### About this exercise
The line containing "Gå tilbage til oversigten" marks the start; extract exactly from it through the last line of the entries, and omit any pictures.

Page images and extracted text
_ _ _ _ _ _ _

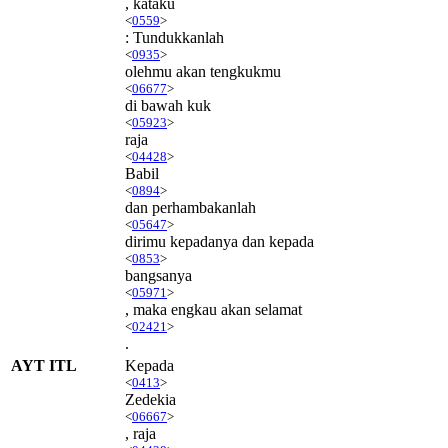
, kataku
<
0559
>
: Tundukkanlah
<
0935
>
olehmu akan tengkukmu
<
06677
>
di bawah kuk
<
05923
>
raja
<
04428
>
Babil
<
0894
>
dan perhambakanlah
<
05647
>
dirimu kepadanya dan kepada
<
0853
>
bangsanya
<
05971
>
, maka engkau akan selamat
<
02421
>
.
AYT ITL
Kepada
<
0413
>
Zedekia
<
06667
>
, raja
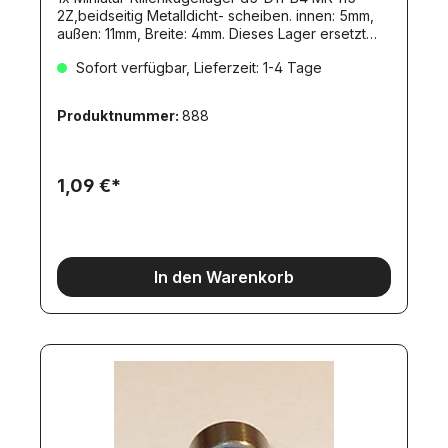
2Z,beidseitig Metalldicht- scheiben. innen: 5mm,
außen: 11mm, Breite: 4mm. Dieses Lager ersetzt
das Bauteil "MA3" (Metall-Lager) aus vielen
Sofort verfügbar, Lieferzeit: 1-4 Tage
Tamiya-Bausätzen. Es hat identische
Abmessungen (11x5x4mm) wie das Teil MA3.
Ebenso kann das Teil BM1 vollwertig ersetzt
Produktnummer:
888
werden.
1,09 €*
In den Warenkorb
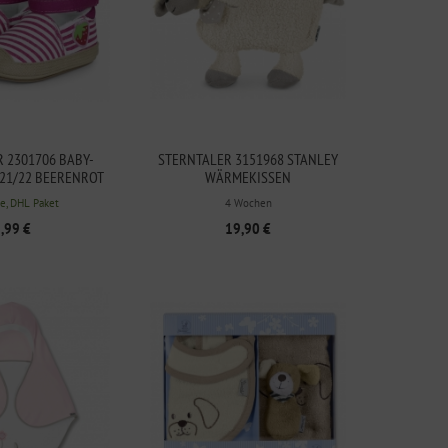
 2301706 BABY-
STERNTALER 3151968 STANLEY
 21/22 BEERENROT
WÄRMEKISSEN
UFARTIKEL
e, DHL Paket
4 Wochen
,99 €
19,90 €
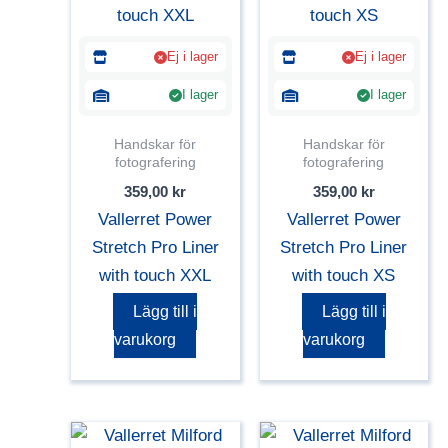
Ej i lager
Ej i lager
I lager
I lager
Handskar för
Handskar för
fotografering
fotografering
359,00
kr
359,00
kr
Vallerret Power
Vallerret Power
Stretch Pro Liner
Stretch Pro Liner
with touch XXL
with touch XS
Lägg till i
Lägg till i
varukorg
varukorg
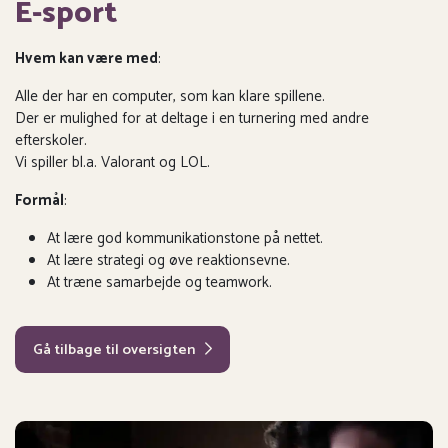
E-sport
Hvem kan være med
:
Alle der har en computer, som kan klare spillene.
Der er mulighed for at deltage i en turnering med andre
efterskoler.
Vi spiller bl.a. Valorant og LOL.
Formål
:
At lære god kommunikationstone på nettet.
At lære strategi og øve reaktionsevne.
At træne samarbejde og teamwork.
Gå tilbage til oversigten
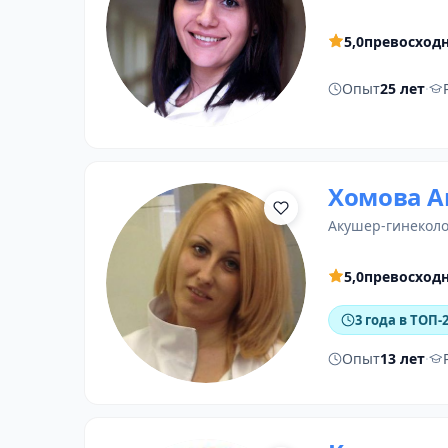
5,0
превосход
Опыт
25 лет
·
Хомова А
акушер-гинеколо
5,0
превосход
3 года в ТОП-
Опыт
13 лет
·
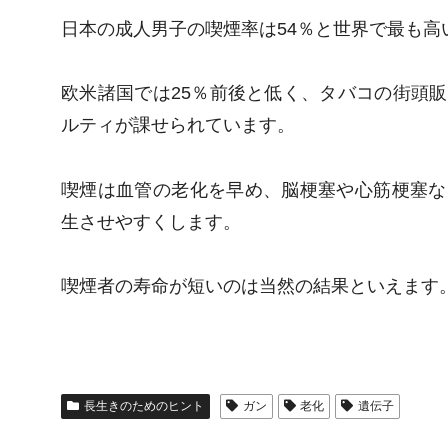
日本の成人男子の喫煙率は54％と世界で最も高
欧米諸国では25％前後と低く、タバコの街頭
ルティが課せられています。
喫煙は血管の老化を早め、脳梗塞や心筋梗塞な
生させやすくします。
喫煙者の寿命が短いのは当然の結果といえます
長生きのためのヒント
ガン
老化
遺伝子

_ _ _ _ _ _ _

### Solution to this exercise
Gå tilbage til oversigten
5,0
превосход
Опыт
25 лет
·
Хомова А
акушер-гинеколо
5,0
превосход
3 года в ТОП-
Опыт
13 лет
·
日本の成人男子の喫煙率は54％と世界で最も高
欧米諸国では25％前後と低く、タバコの街頭
ルティが課せられています。
喫煙は血管の老化を早め、脳梗塞や心筋梗塞な
生させやすくします。
喫煙者の寿命が短いのは当然の結果といえます
長生きのためのヒント
ガン
老化
遺伝子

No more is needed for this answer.